When you are screwing up, and in particular when you fail to recognise that you are screwing up, it is the responsibility of the media to report it just so. We know that some of them go over the top when it’s a Celtic manager in the gunsights, but you cannot accuse Sutton or Hartson or Petrov or those guys of that … they care about the club too much.
The idea that these people “stabbed (anyone) in the front” is patently nonsensical.
A good friend is one who tells you when you’ve made a mess of it, not one who pretends you are a genius getting everything right even as it’s manifestly coming apart around you.
Those people would not be doing their jobs right if they did otherwise.
Those managers who aren’t doing their own jobs right certainly have no right to pontificate against people who are. The media is not always wrong. Not all criticism is unfair.

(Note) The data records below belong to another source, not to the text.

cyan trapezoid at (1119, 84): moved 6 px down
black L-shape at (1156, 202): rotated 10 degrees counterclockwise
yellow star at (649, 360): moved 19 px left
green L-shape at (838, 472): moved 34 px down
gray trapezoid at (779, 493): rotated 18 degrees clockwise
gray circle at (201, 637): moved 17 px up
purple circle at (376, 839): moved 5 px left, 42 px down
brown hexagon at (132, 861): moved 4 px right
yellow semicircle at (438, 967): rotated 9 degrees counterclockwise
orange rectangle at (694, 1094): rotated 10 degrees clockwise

Criticism itself is not heresy.
There are a lot of people at the top of the game who obviously need a thicker skin; they seem to think that they should be immune to criticism and can’t handle it when they get it, and that they so quickly turn on their friends when their friends are simply telling it true is pathetic.

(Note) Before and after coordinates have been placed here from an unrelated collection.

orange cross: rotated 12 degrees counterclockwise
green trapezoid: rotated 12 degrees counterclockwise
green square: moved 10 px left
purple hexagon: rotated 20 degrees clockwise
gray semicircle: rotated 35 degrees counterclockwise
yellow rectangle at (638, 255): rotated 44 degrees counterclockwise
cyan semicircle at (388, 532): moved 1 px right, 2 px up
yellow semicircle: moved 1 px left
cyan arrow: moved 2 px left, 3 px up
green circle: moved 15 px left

I am not surprised that O’Neill is standing up for his own pal.
I am surprised that he would choose to target those who are simply doing what their own jobs require.
The media are not supposed to be cheerleaders for their pals. There is integrity in being willing to criticise their friends and their job performance. Anything less and they’re in the wrong business.
He was a great servant to Celtic and it maybe went on too long as the manager everyone should just move on and let sleeping dogs lie.
Agree … O’Neil and Lennon are Celtic heroes. Let’s remember them for that. Everyone makes mistakes … O’Neil himself lost two titles and some Cups he perhaps should not but overall these two men are Celtic men I am proud served our club greatly. Let’s move on and focus on closing out the League. Incidentally Hartson Sutton and Petrov and Lennon and ONeil lost at Motherwell 2005…. No one is perfect.
Failure to criticise does no good and can come back to bite you big style . When salarys cronies circled the wagons the (journey) took a year longer than expected ending up in shambolic style. It was hilarious to the rest of us.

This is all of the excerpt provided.